Haveria milhares de razões para não gostar de Dilma, mas a razão final que o PMDB, o PSDB e os satélites destes dois partidos do centrão encontraram apenas revelam um mal estar com um país e um povo que durante anos lhes disse que não queriam mais mordomias para os que mais têm.
O PT, partido de Dilma e Lula, está tão entalado na corrupção como os partidos que agora disferem golpe contra os trabalhistas. Mas como parece que não há dignidade nem vergonha, PSDB e PMDB, Temer e Aécio, estão juntos por ora na corrida ao poder dos poderes. É preciso calar as investigações de corrupção, dominar de novo o Estado.
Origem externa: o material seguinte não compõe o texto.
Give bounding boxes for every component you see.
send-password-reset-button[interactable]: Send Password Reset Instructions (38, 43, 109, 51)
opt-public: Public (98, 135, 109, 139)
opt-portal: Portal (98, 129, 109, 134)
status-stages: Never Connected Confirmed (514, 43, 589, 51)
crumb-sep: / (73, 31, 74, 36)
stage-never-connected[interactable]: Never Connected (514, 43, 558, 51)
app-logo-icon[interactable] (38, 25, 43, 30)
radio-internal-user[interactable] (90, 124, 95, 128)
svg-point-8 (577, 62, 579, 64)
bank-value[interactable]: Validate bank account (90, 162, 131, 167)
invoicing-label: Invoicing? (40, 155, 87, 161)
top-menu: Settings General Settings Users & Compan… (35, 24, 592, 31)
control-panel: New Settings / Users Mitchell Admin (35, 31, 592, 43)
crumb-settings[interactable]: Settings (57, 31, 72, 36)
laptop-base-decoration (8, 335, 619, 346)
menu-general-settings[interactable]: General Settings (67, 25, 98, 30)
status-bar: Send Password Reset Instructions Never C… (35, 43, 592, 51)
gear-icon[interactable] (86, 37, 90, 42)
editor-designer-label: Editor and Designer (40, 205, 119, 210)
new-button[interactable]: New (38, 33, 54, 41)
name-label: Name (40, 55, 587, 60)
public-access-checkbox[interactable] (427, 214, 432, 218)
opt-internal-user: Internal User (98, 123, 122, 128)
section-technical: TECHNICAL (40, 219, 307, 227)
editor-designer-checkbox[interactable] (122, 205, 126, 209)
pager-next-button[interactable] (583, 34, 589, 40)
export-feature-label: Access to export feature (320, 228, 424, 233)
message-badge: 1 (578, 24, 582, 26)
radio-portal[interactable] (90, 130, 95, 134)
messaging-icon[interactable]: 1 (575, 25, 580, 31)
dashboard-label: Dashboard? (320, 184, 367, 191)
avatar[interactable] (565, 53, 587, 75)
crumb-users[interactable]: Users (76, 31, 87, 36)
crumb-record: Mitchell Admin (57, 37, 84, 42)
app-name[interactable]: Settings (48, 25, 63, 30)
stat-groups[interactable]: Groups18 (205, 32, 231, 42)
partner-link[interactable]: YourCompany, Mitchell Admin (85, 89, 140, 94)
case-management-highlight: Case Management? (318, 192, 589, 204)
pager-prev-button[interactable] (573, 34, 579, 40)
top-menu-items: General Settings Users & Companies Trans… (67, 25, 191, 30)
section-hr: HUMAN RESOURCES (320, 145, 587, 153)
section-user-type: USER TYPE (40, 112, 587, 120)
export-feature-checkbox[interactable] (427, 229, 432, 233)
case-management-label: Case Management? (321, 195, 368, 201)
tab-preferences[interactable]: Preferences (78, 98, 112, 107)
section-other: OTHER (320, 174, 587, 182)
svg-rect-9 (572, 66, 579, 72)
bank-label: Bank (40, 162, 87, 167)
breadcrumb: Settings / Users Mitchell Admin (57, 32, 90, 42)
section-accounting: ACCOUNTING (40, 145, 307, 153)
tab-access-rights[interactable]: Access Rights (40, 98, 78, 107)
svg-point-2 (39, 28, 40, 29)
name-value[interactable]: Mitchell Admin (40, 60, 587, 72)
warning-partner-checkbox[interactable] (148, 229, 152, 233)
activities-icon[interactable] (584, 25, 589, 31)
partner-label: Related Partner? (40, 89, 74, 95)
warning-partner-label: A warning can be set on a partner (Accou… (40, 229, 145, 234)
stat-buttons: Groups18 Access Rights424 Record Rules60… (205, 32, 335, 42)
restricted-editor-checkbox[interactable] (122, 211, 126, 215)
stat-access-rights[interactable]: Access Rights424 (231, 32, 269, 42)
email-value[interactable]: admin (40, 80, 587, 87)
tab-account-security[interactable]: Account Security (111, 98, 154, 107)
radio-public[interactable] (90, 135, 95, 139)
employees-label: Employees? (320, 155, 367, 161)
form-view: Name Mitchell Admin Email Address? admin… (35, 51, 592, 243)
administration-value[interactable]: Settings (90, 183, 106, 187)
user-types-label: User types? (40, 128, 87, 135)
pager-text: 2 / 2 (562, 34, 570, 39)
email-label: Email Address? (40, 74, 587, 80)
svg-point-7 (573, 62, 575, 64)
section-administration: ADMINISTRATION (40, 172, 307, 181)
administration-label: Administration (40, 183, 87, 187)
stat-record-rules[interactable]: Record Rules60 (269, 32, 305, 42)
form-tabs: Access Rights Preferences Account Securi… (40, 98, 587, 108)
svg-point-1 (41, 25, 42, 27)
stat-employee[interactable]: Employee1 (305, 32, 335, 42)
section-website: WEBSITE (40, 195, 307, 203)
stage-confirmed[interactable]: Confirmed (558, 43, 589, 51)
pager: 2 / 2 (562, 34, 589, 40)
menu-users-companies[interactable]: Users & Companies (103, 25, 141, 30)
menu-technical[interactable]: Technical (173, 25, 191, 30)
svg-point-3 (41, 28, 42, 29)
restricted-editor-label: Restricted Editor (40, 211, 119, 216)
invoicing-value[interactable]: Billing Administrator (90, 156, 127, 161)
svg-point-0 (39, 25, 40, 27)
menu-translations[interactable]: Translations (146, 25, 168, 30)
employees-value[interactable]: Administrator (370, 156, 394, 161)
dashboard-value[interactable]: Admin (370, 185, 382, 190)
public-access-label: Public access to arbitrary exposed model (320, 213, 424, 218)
Fernando Henrique Cardoso, o Presidente antes de Lula, veio dizer que Dilma não é corrupta. Lula também. A Collor não se liga, por razões históricas, felizmente.
Mas um senado que está às cinco da manhã a destilar veneno é um senado que não olha para o povo, mas sim para o poder próprio. A maioria dos senadores queria dar aos Brasileiros um novo presidente, antes destes acordarem.
Na noite das facas longas, como a boa tradição anti-democrática manda, o senado vai falhar. O Brasil está a acordar e vai ver, já viu, os seus representantes sonolentos e perdidos, a colocar o tapete vermelho a Michel Temer, o vice-presidente que vai assumir o Planalto – político que começou apoiado pelo dinheiro dos bicheiros, diz-se à boca cheia em São Paulo.
Há tudo a Temer, neste novo Brasil que muda de madrugada o que o povo escolheu nos dias claros.